In this memoir, New York radio DJ Carol Miller comes across as a pleasant, fairly discreet person, which turns out to be a negative quality when it comes to sharing stories about a life lived at the edges of rock ’n’ roll for more than 40 years. Miller used to date Steven Tyler, and it’s typical of her approach to her own story that this book opens with her first visit to his hotel room, when they both fell asleep in the same bed, but nothing untoward happened. (“See,” Tyler says, “I told ya you wouldn’t have to do anything!”) A rock book can be more than steamy gossip and accounts of staggering away from the site of the latest orgy, but the promise of juicy details about some of the legends she’s met along the way is the only thing Miller might have to contribute to the history of the music; her sensibility and viewpoint just aren’t strong or distinctive enough to justify a book by themselves. (It’s a measure of how nicey-nice Miller’s book is that her adjective of choice for Tyler is “childlike.” Based on some of the details she gives—like the Lou Reed of Lester Bangs’ acquaintance, he can barely be trusted to take a walk around the block without getting lost—that must be her euphemism for “three bricks shy of a load.”)
The arc of Miller’s career reads like a TV show designed to encapsulate the importance of rock music to the yuppiefied denizens of Boomer Nation.

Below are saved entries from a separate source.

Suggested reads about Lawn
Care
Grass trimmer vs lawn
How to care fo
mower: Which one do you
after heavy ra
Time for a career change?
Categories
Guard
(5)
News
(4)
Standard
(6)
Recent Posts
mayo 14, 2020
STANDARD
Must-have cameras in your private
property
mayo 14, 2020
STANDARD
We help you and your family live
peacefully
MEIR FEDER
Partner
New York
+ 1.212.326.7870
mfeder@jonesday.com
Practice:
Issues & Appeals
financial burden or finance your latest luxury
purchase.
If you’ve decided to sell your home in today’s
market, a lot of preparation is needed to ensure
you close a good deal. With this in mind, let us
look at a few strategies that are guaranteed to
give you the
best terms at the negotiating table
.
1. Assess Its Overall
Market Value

After reacting with nothing more than polite appreciation to the work of Elvis Presley—“Elvis didn’t look very intelligent to me,” she notes—she catches a bad case of Beatlemania, especially after a school friend arranges for her to attend a preshow rehearsal of one of their appearances on The Ed Sullivan Show. She falls in love with spinning records on the air during a stint with her campus radio station, and by 1973, she’s in New York, witnessing the ascent of Bruce Springsteen—and by her account, maintaining a vague, politely disinterested attitude toward the cultural ferment going on around her. Meeting Gloria Steinem, she says, “Thanks for what you’re doing for us.” Then she adds, “I was not actually sure what it was she was doing except that it involved plenty of strident feminist flag-waving—but even if I didn’t agree with everything about the women’s movement, I knew she was doing important things for my gender.” (Steinem expresses interest about coming on Miller’s show, and Miller blows her off: “I probably should have followed up on her request, but I just assumed she was being polite,” she explains. This is not how successful, high-profile New York media careers are supposed to be made.)

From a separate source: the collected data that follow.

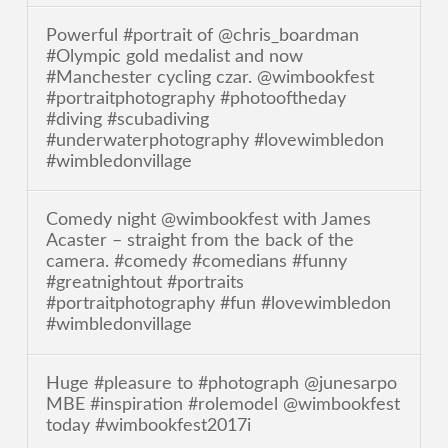
Powerful #portrait of @chris_boardman
#Olympic gold medalist and now
#Manchester cycling czar. @wimbookfest
#portraitphotography #photooftheday
#diving #scubadiving
#underwaterphotography #lovewimbledon
#wimbledonvillage
Comedy night @wimbookfest with James
Acaster – straight from the back of the
camera. #comedy #comedians #funny
#greatnightout #portraits
#portraitphotography #fun #lovewimbledon
#wimbledonvillage
Huge #pleasure to #photograph @junesarpo
MBE #inspiration #rolemodel @wimbookfest
today #wimbookfest2017i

The great surprise of Miller’s book is how dispassionately she describes her love affair with rock. For all the excitement she conveys about her favorites and near-favorites, it might as well just be aural wallpaper. She doesn’t make up for it with the eccentricity or sharpness of her taste, either. At one point, she meets Joe Strummer—an “ornery little fellow”—and responds to his complaint that her station doesn’t play The Clash with the withering comeback that she might “if you could write a song half as good as Bruce.” She also disses KC And The Sunshine Band as “impossibly platform-shoed lightweights”—big words from someone who boasts that the first record she ever played as a professional DJ was by Jethro Tull.

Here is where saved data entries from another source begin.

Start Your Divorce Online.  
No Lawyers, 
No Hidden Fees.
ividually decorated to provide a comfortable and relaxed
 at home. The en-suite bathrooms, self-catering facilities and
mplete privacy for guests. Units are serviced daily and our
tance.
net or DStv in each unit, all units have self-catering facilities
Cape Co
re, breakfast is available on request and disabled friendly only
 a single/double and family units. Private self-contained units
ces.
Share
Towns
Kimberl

It isn’t that the music isn’t important to her; she’s just as dispassionate when writing about her encounters with workplace sexism, her battles against cancer, and her feeling that her choice of career made her a disappointment to her parents. Actually, the material about her family is the most entertaining part of the book, maybe because it at least covers ground not already dealt with in any Rolling Stone cover story. This is the rare celebrity autobiography that peaks before the author does whatever made her famous enough to land a book contract.